EXERCISE INSTRUCTIONS:
Using the data that follows, give the number of lines in which the word "Generative" occurs. Write only the number.

DATA PROVIDED:

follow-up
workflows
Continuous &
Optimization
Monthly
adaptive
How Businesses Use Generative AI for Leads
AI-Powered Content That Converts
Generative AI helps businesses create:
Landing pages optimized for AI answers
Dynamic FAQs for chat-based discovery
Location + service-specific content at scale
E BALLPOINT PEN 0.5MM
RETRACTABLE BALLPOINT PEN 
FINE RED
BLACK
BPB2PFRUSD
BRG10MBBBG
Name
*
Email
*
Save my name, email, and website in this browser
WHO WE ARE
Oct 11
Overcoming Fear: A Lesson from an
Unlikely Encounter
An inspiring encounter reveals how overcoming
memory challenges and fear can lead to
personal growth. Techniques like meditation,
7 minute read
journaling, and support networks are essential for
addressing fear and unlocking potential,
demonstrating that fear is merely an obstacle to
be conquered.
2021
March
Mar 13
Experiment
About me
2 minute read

---

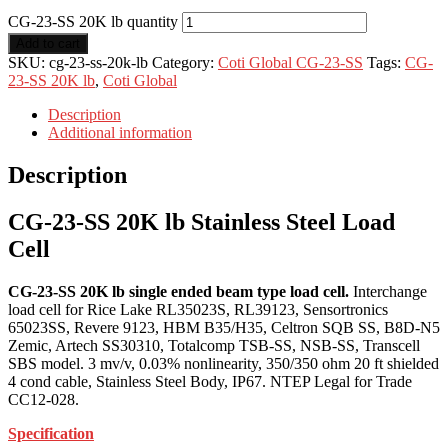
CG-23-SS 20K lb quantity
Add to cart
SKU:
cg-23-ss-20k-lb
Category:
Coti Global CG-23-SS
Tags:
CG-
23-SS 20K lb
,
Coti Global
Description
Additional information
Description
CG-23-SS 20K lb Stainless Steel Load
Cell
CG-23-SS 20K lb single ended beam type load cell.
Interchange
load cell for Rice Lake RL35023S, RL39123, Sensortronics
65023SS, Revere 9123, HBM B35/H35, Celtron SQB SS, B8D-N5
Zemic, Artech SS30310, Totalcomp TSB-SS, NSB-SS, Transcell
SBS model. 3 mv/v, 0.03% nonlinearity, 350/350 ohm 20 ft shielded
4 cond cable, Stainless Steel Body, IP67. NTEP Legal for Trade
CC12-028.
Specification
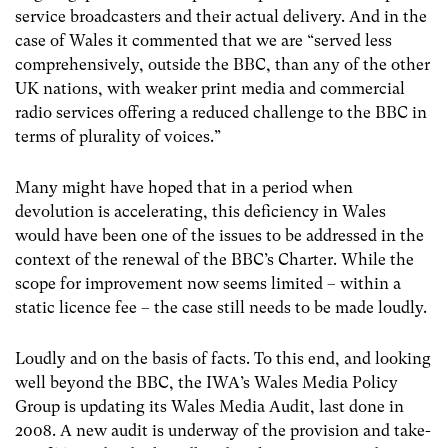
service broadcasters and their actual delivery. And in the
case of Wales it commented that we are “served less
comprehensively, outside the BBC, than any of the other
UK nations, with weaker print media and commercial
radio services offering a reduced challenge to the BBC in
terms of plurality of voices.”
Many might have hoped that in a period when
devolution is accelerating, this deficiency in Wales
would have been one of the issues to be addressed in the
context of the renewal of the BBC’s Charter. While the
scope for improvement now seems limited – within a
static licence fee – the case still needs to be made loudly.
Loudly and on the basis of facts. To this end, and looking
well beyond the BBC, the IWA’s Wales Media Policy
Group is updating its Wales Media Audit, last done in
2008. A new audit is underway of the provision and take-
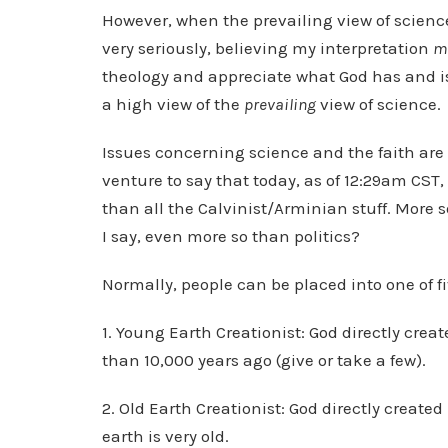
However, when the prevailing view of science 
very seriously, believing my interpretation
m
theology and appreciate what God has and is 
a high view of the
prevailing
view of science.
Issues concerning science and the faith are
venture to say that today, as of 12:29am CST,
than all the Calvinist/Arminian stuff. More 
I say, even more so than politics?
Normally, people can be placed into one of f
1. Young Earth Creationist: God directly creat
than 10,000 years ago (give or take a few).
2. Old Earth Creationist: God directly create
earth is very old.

* * *

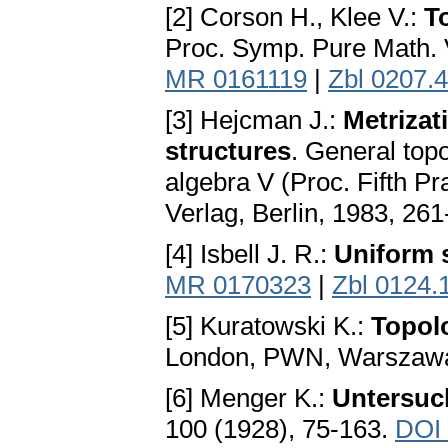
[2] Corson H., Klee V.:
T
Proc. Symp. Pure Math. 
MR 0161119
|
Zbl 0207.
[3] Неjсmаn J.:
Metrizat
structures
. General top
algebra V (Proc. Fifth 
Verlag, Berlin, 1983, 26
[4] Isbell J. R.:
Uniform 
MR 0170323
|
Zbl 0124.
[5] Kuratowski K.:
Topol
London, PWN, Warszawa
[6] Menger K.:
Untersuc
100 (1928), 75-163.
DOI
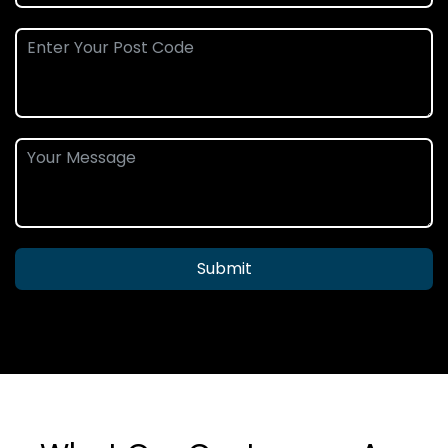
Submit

RESPONSE TO THIS TASK:
2